Any reaction or process in which bromine (and no other elements) are introduced into a molecule.

Bromonium Ion:

The bromonium ion is formed when alkenes react with bromine. When the π cloud of the alkene (acting as a nucleophile) approaches the bromine molecule (acting as an electrophile), the σ-bond electrons of Br2 are pushed away, resulting in the departure of the bromide anion.(2)

Mechanism:

Step 1:

In the first step of the reaction, a bromine molecule approaches the electron-rich alkene carbon–carbon double bond. The bromine atom closer to the bond takes on a partial positive charge as its electrons are repelled by the electrons of the double bond.
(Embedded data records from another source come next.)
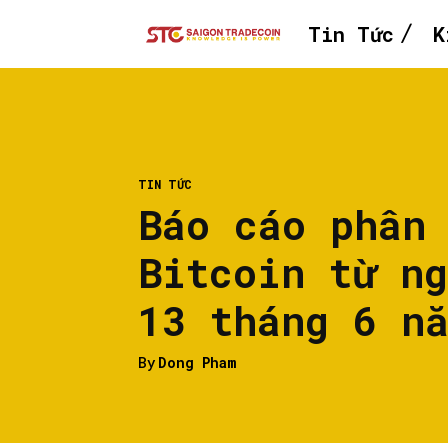
Tin Tức
K
TIN TỨC
Báo cáo phân
Bitcoin từ n
13 tháng 6 n
By
Dong Pham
The atom is electrophilic at this time and is attacked by the pi electrons of the alkene [carbon–carbon double bond]. It forms for an instant a single sigma bond to both of the carbon atoms involved (2). The bonding of bromine is special in this intermediate, due to its relatively large size compared to carbon, the bromide ion is capable of interacting with both carbons which once shared the π-bond, making a three-membered ring. The bromide ion acquires a positive formal charge. At this moment the halogen ion is called a "bromonium ion".

Step 2:

When the first bromine atom attacks the carbon–carbon π-bond, it leaves behind one of its electrons with the other bromine that it was bonded to in Br2. That other atom is now a negative bromide anion and is attracted to the slight positive charge on the carbon atoms. It is blocked from nucleophilic attack on one side of the carbon chain by the first bromine atom and can only attack from the other side. As it attacks and forms a bond with one of the carbons, the bond between the first bromine atom and the other carbon atoms breaks, leaving each carbon atom with a halogen substituent.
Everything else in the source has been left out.